J Neuroimmunol. 2003 Jul;140(1-2):109-17
Ahmed Z, Baker D, Cuzner ML.
Department of Neuroinflammation, Institute of Neurology, University College London, Queen Square, WC1N 3BG, London, UK
The major pathological feature in the central nervous system (CNS) following traumatic brain injury is activation of microglia both around and distant from the injury site.
Intraperitoneal administration of interleukin-12 (IL-12) after brain injury resulted in a 7% weight loss, clinical signs of mild EAE and significant myelin basic protein (MBP)-specific splenic cell proliferation.
The extent of pathology, in terms of the number of inflammatory perivascular cuffs and activation of microglia was greatest if IL-12 was administered immediately compared to a week following brain injury, whether at one or two sites.

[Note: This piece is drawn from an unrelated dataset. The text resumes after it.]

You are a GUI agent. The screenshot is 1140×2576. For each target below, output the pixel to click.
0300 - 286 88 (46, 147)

Specifically immunostaining for MHC class II and iNOS on macrophages and microglia, ICAM-1 on endothelial cells and macrophages was observed around the site of injury.
A degree of myelin processing was apparent from immunostaining of MBP in inflammatory cells distant from the lesion.

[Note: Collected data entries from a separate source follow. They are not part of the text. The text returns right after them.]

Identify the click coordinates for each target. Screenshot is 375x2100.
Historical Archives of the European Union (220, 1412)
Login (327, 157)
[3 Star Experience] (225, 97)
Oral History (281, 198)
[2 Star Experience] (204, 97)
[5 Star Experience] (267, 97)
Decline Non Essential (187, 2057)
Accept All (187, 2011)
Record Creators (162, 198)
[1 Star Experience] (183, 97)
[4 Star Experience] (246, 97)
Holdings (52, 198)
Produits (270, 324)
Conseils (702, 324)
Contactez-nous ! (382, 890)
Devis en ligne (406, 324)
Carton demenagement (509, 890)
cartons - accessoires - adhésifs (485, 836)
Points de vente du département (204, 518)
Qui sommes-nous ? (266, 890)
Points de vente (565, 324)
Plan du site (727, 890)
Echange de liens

Inflammatory cuffs comprising macrophages, activated microglia, CD4(+) T cells and iNOS(+) cells were also detected distant to the injury site in the medulla and spinal cord of animals treated with IL-12.
These results suggest that immune-mediated events in which IL-12 production is stimulated as for example viral infection, superimposed on a brain injury, could provide a trigger for a MS-like pathology.